Escravos em São Bento e Campo Alegre

Um pequeno artigo publicado no Jornal A Gazeta, de São Bento do Sul, no dia 18.05.2009, lembrando dos primeiros negros que habitaram a nossa região:

Escravos em São Bento e Campo Alegre

Quando a Princesa Isabel assinou a Lei Áurea, em 13 de maio de 1888, também houve quem se beneficiasse em São Bento e Campo Alegre. Afinal, alguns escravos também moravam na região. Seus proprietários, naturais de São José dos Pinhais e da Lapa, moravam ao longo da Estrada Dona Francisca, em Mato Preto, Bateias, Avenquinha e outros bairros mais afastados.
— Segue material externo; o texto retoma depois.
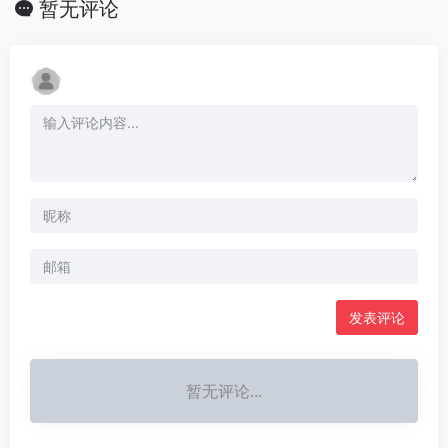
暂无评论
发表评论
暂无评论...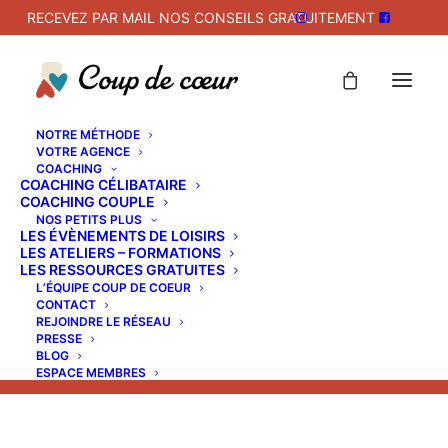
RECEVEZ PAR MAIL NOS CONSEILS GRATUITEMENT
NOTRE MÉTHODE
VOTRE AGENCE
COACHING
COACHING CÉLIBATAIRE
COACHING COUPLE
Remettons l’humain au coeur
NOS PETITS PLUS
LES ÉVÈNEMENTS DE LOISIRS
des rencontres
LES ATELIERS – FORMATIONS
LES RESSOURCES GRATUITES
L’ÉQUIPE COUP DE COEUR
avec l'agence Coup de Coeur
CONTACT
REJOINDRE LE RÉSEAU
PRESSE
BLOG
ESPACE MEMBRES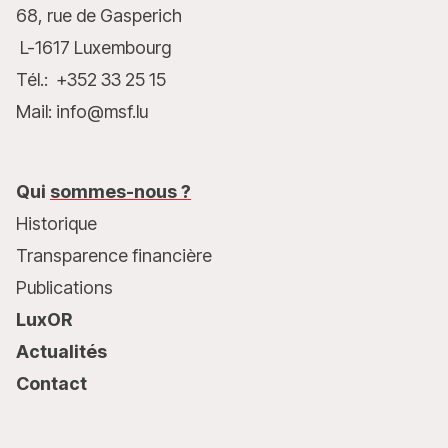
68, rue de Gasperich
L-1617 Luxembourg
Tél.: +352 33 25 15
Mail: info@msf.lu
Qui
sommes-nous ?
Historique
Transparence financière
Publications
LuxOR
Actualités
Contact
Nesses lugares, dispunham de mão-de-obra escrava – que não era muita, mas realmente existia.

Está visto que, apesar da distância, os brasileiros se relacionavam com os imigrantes de São Bento. Os primeiros cargos públicos da cidade foram ocupados por paranaenses, e alguns deles eram proprietários de escravos. É o caso de Francisco Teixeira de Freitas, primeiro subdelegado de São Bento, e que possuía, na sua fazenda em Avenca, um escravo chamado Raphael. Francisco de Paula Pereira, um dos primeiros Juizes de Paz da cidade, morava na Estrada Dona Francisca e foi proprietário, entre outros, da escrava Gertrudes.

Gertrudes protagonizou um dos raros casamentos envolvendo escravos em São Bento. Foi necessária a autorização do proprietário para que ela se casasse com Antônio Fernandes de Quadra – um homem livre. O escravo Francisco, que pertencia a Thomas Umbelino Teixeira, chegou a se casar duas vezes em São Bento, ambas com mulheres livres – uma antes da abolição e outra depois, quando já era considerado liberto.

Esses proprietários vinham de famílias tradicionais, que mantinham relações entre si e há muitas gerações dispunham de serviço escravo. A família Teixeira, por exemplo, era descendente de Nazário Teixeira da Cruz, que em 1790 possuía 10 escravos em São José dos Pinhais.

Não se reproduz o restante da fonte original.